--- Activity ---
Look for the word "Code" in the records, and copy each line where it appears.

Records from a data source
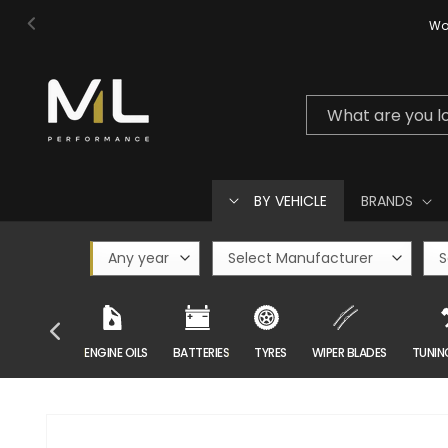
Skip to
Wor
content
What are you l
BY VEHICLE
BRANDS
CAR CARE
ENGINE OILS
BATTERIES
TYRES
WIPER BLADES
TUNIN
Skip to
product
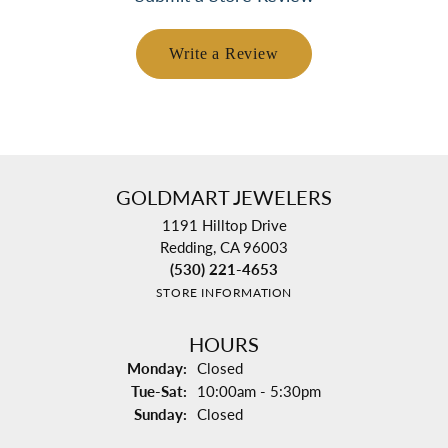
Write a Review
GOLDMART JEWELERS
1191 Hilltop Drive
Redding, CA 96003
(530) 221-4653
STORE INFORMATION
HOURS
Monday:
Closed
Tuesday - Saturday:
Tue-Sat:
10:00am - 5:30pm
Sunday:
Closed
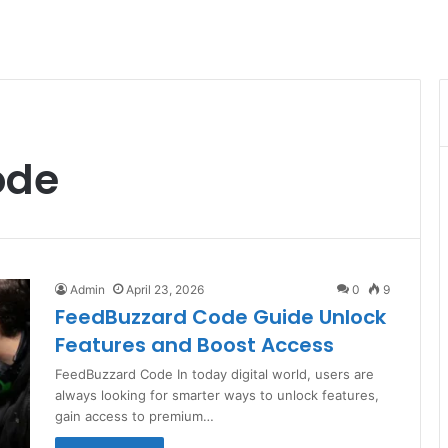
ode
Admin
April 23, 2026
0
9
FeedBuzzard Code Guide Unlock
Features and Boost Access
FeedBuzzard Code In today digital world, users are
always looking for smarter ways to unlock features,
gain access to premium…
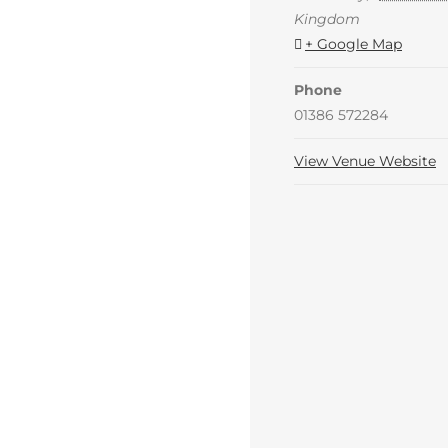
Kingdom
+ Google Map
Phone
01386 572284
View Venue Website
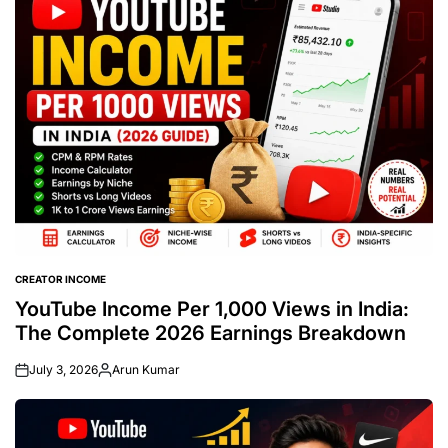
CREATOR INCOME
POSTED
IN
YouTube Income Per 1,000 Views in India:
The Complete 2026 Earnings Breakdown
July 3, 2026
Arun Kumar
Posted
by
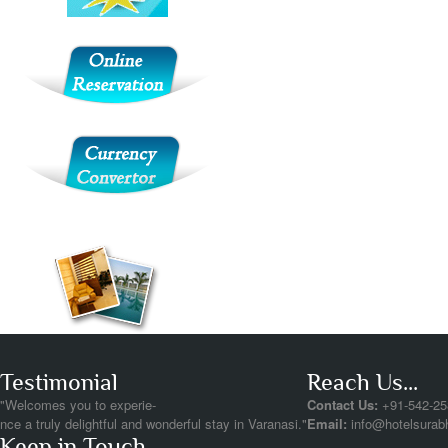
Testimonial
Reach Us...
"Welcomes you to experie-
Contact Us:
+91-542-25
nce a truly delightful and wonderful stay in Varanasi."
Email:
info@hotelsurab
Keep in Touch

--

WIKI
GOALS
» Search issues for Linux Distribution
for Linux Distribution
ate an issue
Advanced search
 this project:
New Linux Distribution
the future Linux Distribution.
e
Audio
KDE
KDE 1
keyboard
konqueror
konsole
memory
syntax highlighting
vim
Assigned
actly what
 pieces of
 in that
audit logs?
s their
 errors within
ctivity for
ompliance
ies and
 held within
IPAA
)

--- Response box ---
FeedBuzzard Code Guide Unlock
FeedBuzzard Code In today digital world, users are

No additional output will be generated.